Петух, озорничая, подзадоривая, клюнул Шурку в маковку. Тот и не почувствовал, охваченный новым радостным жаром. Уж больно складно и правильно сказал батя, молодчина.
— Две власти, что ли, у нас? — осторожно спрашивал, выпытывал депутат из Хохловки, точно все для него было непонятно, впервой.
Притворялся, хитрил, а быть может, и вправду, как Шурка, многого недопонимал. Положим, подсобляльщику, полмужику, оно простительно, бородачу, депутату — совсем негоже… Что поделаешь, такое времечко, и взрослые мужики иногда становятся вдруг ребятами.
— Да не бывает двух властей, завсегда одна, — твердил депутат. — Был царь… А теперича кто царем?
— Ты! — смеялись кругом.
— Нет, сурьезно спрашиваю?
— Народ, — рубил по-фронтовому Матвей Сибиряк. — Царство у нас народное.
— Не вижу. Где народ?
— В Советах. Сам состоишь там, а спрашиваешь!
Хохловский уполномоченный не унимался:
— Почему же Советы не распорядятся кончать войну? Народ этого давно-о желает… Как же так?
— Временное правительство небольшое у нас, не Советы, — разъясняли ему понимающие. — Леший его знает, чего оно ждет… Нового наступления на фронте, что ли?!
— Оно, брат, хоть и Временное, а всему голова.
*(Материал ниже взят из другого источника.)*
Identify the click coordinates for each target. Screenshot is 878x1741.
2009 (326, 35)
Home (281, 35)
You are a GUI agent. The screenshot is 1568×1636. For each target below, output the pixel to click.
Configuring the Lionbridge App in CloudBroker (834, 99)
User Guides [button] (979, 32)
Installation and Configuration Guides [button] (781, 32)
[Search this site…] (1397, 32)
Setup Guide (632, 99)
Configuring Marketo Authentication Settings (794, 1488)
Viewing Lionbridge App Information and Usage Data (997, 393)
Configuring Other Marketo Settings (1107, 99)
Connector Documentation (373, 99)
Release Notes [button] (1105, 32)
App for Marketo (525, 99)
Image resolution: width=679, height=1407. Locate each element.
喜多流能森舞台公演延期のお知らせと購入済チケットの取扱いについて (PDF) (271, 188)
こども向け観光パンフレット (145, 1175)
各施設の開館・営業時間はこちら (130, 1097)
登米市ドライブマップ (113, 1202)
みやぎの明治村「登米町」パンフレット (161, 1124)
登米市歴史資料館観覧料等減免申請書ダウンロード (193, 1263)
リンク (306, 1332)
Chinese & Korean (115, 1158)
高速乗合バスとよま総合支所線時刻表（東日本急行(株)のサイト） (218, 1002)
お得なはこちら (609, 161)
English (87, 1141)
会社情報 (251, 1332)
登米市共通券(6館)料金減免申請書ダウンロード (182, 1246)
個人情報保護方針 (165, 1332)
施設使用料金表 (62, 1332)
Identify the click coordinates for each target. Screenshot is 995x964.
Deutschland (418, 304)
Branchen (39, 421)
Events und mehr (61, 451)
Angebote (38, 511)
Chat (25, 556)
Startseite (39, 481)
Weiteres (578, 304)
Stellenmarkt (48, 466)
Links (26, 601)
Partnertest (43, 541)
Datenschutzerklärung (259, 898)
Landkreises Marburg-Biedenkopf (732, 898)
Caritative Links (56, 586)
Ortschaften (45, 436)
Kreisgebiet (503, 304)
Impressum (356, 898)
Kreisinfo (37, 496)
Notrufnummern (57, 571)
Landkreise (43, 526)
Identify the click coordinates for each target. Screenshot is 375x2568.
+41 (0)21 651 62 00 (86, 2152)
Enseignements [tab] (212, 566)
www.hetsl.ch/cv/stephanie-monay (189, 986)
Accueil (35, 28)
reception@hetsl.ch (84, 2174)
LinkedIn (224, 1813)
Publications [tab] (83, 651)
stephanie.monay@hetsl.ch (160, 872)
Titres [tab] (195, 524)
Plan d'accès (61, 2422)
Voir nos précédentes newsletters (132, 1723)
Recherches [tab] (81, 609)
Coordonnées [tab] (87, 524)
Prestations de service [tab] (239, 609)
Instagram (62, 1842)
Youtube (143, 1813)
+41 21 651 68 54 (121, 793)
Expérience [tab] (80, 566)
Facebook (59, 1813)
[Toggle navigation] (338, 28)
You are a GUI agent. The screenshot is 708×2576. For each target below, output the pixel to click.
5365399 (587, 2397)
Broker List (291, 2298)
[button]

Надобно уважать, слушаться…
— Сами себя выбрали, управители, и слушаться их?! — кричал хохловский депутат, возмущался.
Он, оказывается, все знал, и понимал, и был себе на уме.
— А-а, заладили! — рассердился, зарычал Апраксеин Федор, — по нему все было не так и не эдак. — Говорил вам и говорю: плевать, какое оно, правительство,
Временное не Временное, коли… ционное. Хрен с ним. Землю мужику отвалит — будет наше, обязательно!
— Отвалит… по шее. Дождешься. Крылов-то явится — спуску тебе не даст!
В читальне, как обычно, заспорили. Будкину и что нравилось, веселило. Гребенка аккуратных усиков беспрестанно двигалась под улыбчатыми, тонкими губами. Он покусывал губы мелкими, крепкими и белыми, как кремешки, зубами. Прищуры задорных глаз, с постоянной смешинкой, дразня, кололи Федора.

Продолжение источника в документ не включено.